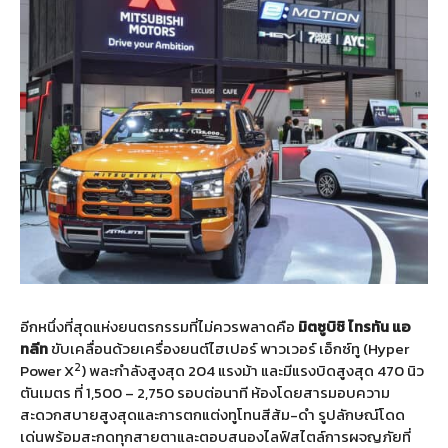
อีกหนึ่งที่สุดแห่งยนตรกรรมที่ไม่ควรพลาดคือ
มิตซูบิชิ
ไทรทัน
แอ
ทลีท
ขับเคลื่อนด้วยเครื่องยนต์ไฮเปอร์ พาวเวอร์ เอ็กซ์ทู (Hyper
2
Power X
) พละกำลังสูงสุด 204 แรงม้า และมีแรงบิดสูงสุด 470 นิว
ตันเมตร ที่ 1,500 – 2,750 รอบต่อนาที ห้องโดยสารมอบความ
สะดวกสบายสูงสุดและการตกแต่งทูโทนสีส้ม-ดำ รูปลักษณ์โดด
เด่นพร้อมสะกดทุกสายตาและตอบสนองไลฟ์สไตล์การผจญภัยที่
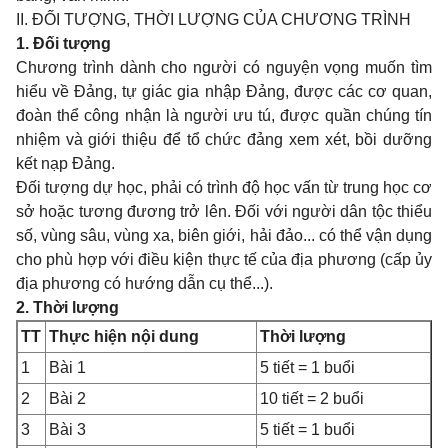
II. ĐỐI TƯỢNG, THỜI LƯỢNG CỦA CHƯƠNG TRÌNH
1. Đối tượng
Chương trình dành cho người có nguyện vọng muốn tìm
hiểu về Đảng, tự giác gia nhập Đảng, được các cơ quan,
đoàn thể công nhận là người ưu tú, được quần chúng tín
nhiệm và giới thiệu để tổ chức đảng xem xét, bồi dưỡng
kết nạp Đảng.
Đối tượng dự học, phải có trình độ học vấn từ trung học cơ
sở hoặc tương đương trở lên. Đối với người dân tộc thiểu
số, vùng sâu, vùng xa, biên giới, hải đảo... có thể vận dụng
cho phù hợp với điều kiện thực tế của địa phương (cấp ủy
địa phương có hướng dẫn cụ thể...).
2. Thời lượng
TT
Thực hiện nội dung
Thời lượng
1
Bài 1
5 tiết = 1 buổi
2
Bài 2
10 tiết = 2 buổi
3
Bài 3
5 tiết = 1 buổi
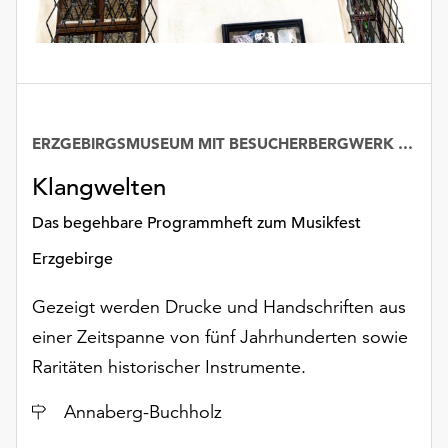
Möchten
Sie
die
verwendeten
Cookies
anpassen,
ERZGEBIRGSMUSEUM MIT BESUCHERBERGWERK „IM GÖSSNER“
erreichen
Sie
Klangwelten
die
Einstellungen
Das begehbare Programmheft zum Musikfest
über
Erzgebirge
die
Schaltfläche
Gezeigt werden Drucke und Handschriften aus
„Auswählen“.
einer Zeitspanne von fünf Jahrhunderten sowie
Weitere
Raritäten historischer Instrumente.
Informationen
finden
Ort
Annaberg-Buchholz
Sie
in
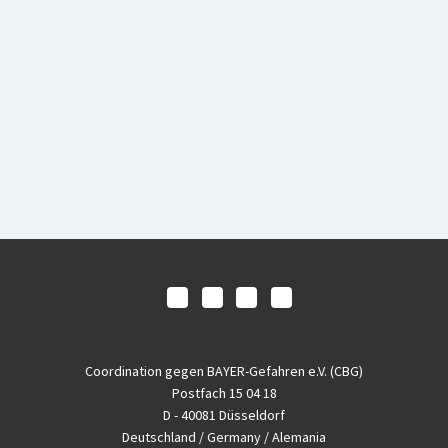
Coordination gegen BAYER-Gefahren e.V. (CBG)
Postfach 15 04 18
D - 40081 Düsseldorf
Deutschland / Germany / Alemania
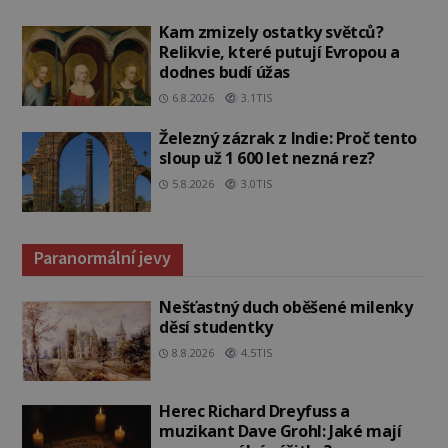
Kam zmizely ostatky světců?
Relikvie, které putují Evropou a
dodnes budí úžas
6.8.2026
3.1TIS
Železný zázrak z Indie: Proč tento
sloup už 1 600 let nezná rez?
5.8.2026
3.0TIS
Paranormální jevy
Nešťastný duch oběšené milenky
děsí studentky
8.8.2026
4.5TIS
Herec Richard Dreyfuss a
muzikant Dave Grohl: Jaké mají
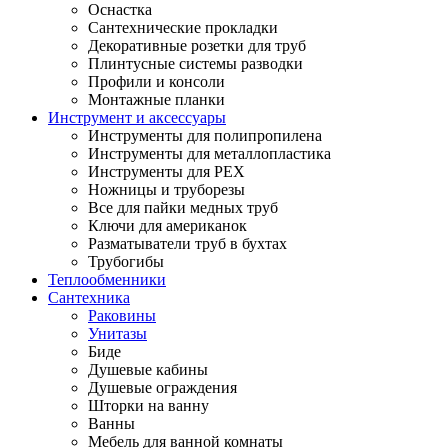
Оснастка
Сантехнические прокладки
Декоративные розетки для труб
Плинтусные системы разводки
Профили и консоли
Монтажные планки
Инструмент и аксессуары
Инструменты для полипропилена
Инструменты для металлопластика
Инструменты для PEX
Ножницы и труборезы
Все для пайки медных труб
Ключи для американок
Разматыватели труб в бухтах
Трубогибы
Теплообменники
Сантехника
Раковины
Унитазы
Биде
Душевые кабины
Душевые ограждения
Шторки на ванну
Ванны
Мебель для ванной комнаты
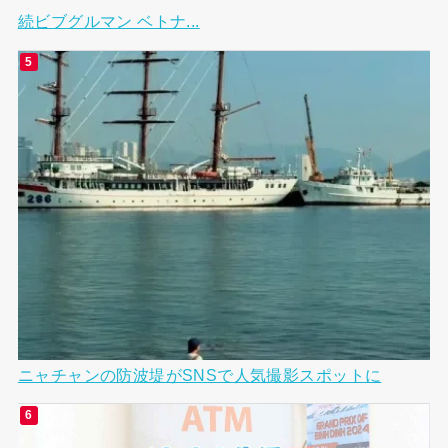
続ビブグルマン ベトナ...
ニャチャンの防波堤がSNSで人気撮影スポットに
------------------------
What the task requires: As you read the records above, find each line that contains "giới" and copy it.

Answer section:
nhiệm và giới thiệu để tổ chức đảng xem xét, bồi dưỡng
số, vùng sâu, vùng xa, biên giới, hải đảo... có thể vận dụng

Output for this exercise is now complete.